▶ _What is expected_
Your task is to write out all of the records once more, exactly.

▶ _Task material_

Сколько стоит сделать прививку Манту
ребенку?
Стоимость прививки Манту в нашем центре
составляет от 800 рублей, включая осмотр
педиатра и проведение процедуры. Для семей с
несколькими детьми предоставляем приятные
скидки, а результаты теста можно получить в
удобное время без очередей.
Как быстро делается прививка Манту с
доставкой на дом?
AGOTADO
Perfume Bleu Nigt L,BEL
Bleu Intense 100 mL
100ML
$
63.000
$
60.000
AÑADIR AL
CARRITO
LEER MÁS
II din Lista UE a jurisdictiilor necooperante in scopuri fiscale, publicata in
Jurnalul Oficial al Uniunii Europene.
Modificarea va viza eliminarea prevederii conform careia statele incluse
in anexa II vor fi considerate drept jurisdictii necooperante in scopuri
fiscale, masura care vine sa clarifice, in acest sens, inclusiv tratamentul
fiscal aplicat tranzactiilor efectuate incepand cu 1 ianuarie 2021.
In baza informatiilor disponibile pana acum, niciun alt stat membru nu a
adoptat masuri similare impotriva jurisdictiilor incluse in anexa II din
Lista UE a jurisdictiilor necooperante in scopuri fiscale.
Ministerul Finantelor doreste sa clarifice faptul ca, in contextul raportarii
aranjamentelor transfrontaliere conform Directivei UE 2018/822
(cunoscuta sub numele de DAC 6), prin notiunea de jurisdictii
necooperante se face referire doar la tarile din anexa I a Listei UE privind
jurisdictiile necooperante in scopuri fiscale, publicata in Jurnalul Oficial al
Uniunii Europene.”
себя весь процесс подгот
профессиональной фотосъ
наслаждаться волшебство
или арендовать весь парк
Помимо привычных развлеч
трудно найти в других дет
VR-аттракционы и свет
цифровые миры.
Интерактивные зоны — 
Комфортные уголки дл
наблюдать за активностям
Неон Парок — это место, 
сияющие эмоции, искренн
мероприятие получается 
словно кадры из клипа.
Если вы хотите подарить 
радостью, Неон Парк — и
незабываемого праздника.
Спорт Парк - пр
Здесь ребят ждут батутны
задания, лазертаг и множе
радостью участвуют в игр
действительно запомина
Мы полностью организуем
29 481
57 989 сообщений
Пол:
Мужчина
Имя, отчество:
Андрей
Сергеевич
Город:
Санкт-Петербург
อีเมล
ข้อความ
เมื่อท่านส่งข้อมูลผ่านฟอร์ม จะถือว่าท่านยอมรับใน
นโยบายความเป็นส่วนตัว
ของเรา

▶ _Exercise solution_
Сколько стоит сделать прививку Манту
ребенку?
Стоимость прививки Манту в нашем центре
составляет от 800 рублей, включая осмотр
педиатра и проведение процедуры. Для семей с
несколькими детьми предоставляем приятные
скидки, а результаты теста можно получить в
удобное время без очередей.
Как быстро делается прививка Манту с
доставкой на дом?
AGOTADO
Perfume Bleu Nigt L,BEL
Bleu Intense 100 mL
100ML
$
63.000
$
60.000
AÑADIR AL
CARRITO
LEER MÁS
II din Lista UE a jurisdictiilor necooperante in scopuri fiscale, publicata in
Jurnalul Oficial al Uniunii Europene.
Modificarea va viza eliminarea prevederii conform careia statele incluse
in anexa II vor fi considerate drept jurisdictii necooperante in scopuri
fiscale, masura care vine sa clarifice, in acest sens, inclusiv tratamentul
fiscal aplicat tranzactiilor efectuate incepand cu 1 ianuarie 2021.
In baza informatiilor disponibile pana acum, niciun alt stat membru nu a
adoptat masuri similare impotriva jurisdictiilor incluse in anexa II din
Lista UE a jurisdictiilor necooperante in scopuri fiscale.
Ministerul Finantelor doreste sa clarifice faptul ca, in contextul raportarii
aranjamentelor transfrontaliere conform Directivei UE 2018/822
(cunoscuta sub numele de DAC 6), prin notiunea de jurisdictii
necooperante se face referire doar la tarile din anexa I a Listei UE privind
jurisdictiile necooperante in scopuri fiscale, publicata in Jurnalul Oficial al
Uniunii Europene.”
себя весь процесс подгот
профессиональной фотосъ
наслаждаться волшебство
или арендовать весь парк
Помимо привычных развлеч
трудно найти в других дет
VR-аттракционы и свет
цифровые миры.
Интерактивные зоны — 
Комфортные уголки дл
наблюдать за активностям
Неон Парок — это место, 
сияющие эмоции, искренн
мероприятие получается 
словно кадры из клипа.
Если вы хотите подарить 
радостью, Неон Парк — и
незабываемого праздника.
Спорт Парк - пр
Здесь ребят ждут батутны
задания, лазертаг и множе
радостью участвуют в игр
действительно запомина
Мы полностью организуем
29 481
57 989 сообщений
Пол:
Мужчина
Имя, отчество:
Андрей
Сергеевич
Город:
Санкт-Петербург
อีเมล
ข้อความ
เมื่อท่านส่งข้อมูลผ่านฟอร์ม จะถือว่าท่านยอมรับใน
นโยบายความเป็นส่วนตัว
ของเรา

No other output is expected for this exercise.